Why would you be paying his truck payment if you two separate? He would take his truck with him, correct? That payment would then be his responsibility. Credit bills...I would say if they are shared bills, then you should split the costs. 

As for worrying about how he will support himself, well...that's his concern, not yours. You need to concern yourself with taking care of you and your daughter. I understand you're also concerned that if something happened to you, he wouldn't be able to financially care for your daughter, but I'm not sure there's really anything that can be done about that. You can't force him to be more responsible, ambitious, or whatever. You can express that concern to him, but it's up to him to decide it's a change he needs to make. 

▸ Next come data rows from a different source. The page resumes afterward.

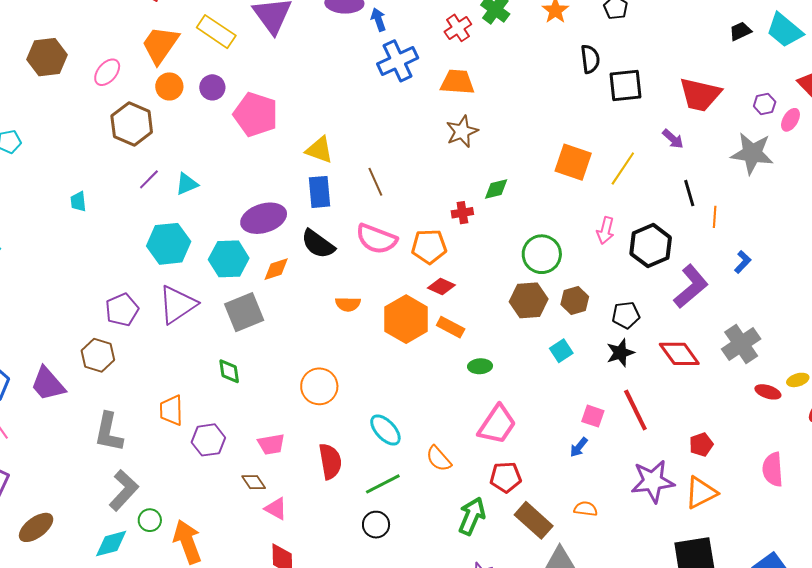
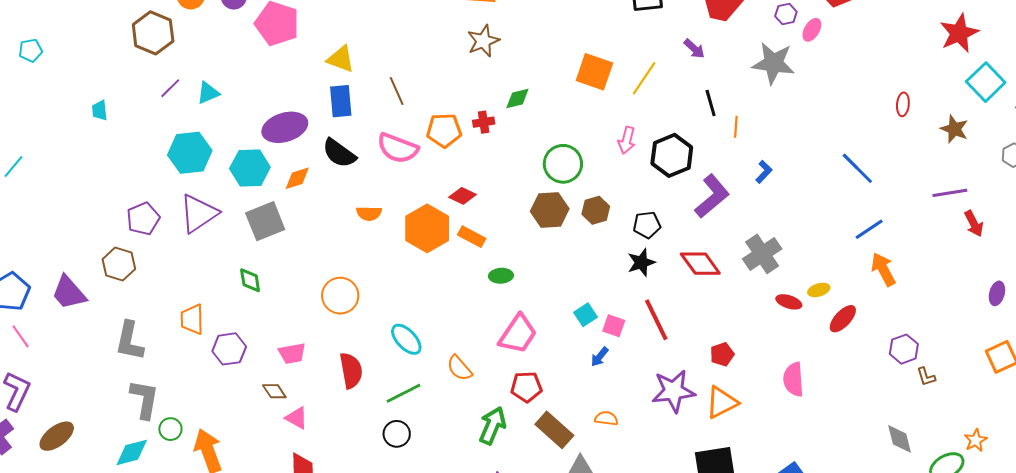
orange pentagon: (429, 247) -> (444, 130), moved
cyan square: (561, 351) -> (585, 315), moved
gray L-shape: (124, 490) -> (145, 399), turned -33

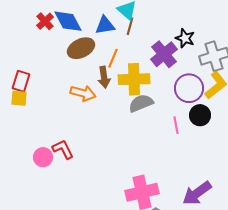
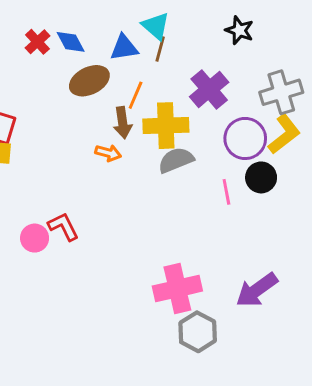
blue diamond: (68, 21) -> (71, 42), size x0.7
black star: (185, 38) -> (239, 30), moved
orange arrow: (83, 93) -> (108, 153), moved, size x0.7

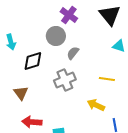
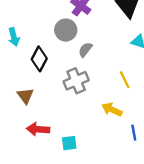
black diamond: (33, 61) -> (39, 59), turned -45
yellow line: (107, 79) -> (125, 80), turned 56

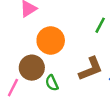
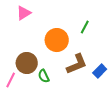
orange circle: (51, 40) -> (57, 40), moved

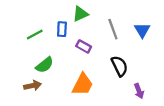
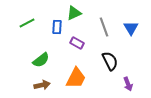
green line: (35, 35) -> (27, 23), moved
brown arrow: (33, 86) -> (42, 85), moved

You can't keep living your life based on the "what if" and how he'll react or take care of himself. If you separate or divorce, he is not your responsibility. Well, actually, technically he's not your responsibility even now. Each adult is responsible for him/herself. We simply allow others to help us or take responsibility for us, or we make trade offs in terms of letting them take on this responsibility of ours so that we take on that responsibility of theirs. And if you are no longer together, then you are not responsible for any aspect of his life, even where it intersects because of your daughter. You are responsible for yourself, and for your daughter. If he does something that puts your daughter in danger or profoundly affects her life in some negative fashion, then you step in to ensure your daughter is out of that particular situation, but you can't keep worrying about him.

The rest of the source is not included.